WORK TO COMPLETE
Retype, word for word, every line from the one holding "социокультурном и" through the one holding "Горький в Германии" in the entries below, both included, and only those lines.

AVAILABLE DATA
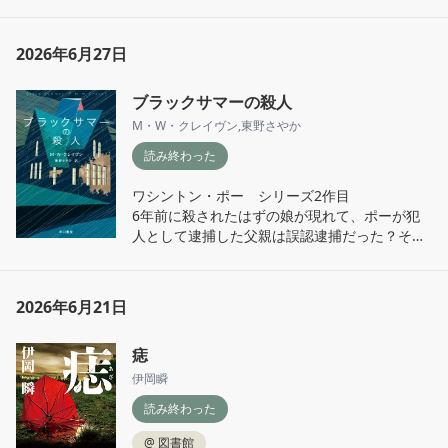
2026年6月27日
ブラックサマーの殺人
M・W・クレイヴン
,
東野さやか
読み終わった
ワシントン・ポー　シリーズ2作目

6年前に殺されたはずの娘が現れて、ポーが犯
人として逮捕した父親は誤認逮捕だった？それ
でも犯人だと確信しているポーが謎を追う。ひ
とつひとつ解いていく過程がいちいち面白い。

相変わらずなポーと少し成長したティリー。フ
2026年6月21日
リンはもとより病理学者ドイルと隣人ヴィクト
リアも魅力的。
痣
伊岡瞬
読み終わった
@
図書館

--

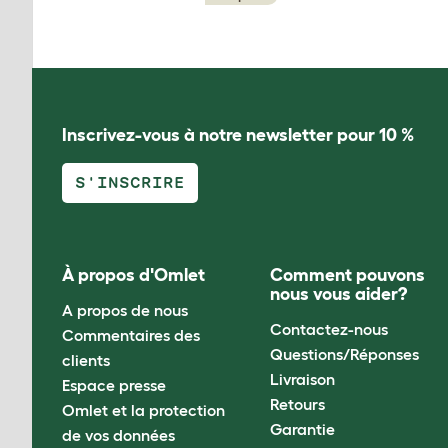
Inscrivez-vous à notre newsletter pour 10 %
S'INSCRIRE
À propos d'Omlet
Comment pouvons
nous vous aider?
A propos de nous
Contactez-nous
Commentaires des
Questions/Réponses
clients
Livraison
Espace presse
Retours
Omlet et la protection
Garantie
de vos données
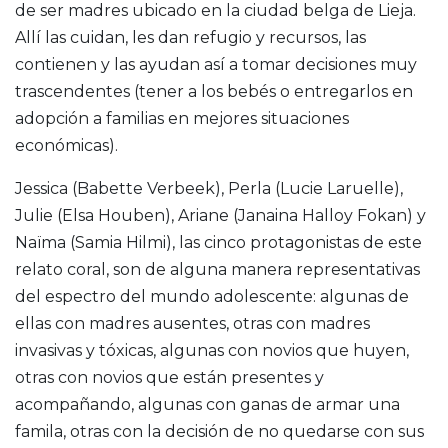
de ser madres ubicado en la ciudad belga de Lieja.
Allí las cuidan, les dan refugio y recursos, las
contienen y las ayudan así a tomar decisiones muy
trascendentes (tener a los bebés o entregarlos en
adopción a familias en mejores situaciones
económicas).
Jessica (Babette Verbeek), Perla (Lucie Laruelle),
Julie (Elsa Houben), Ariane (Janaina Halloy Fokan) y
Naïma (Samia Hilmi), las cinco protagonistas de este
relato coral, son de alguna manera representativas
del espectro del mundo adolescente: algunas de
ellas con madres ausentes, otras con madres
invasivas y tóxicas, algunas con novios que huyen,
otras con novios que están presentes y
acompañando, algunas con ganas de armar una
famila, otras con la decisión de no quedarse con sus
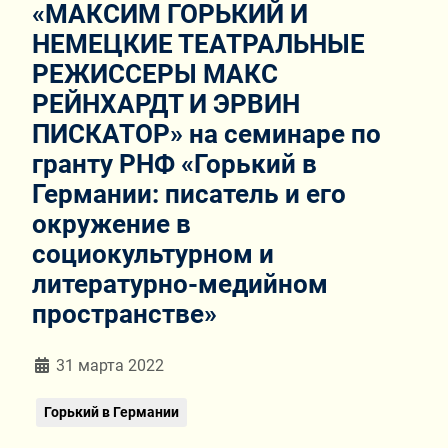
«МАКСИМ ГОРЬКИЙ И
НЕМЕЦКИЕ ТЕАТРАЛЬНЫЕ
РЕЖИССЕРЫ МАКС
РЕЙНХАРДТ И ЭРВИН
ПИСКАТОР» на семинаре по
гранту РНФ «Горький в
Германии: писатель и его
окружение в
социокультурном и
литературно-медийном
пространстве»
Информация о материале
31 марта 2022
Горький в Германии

SOLUTION TO THE PROBLEM
социокультурном и
литературно-медийном
пространстве»
Информация о материале
31 марта 2022
Горький в Германии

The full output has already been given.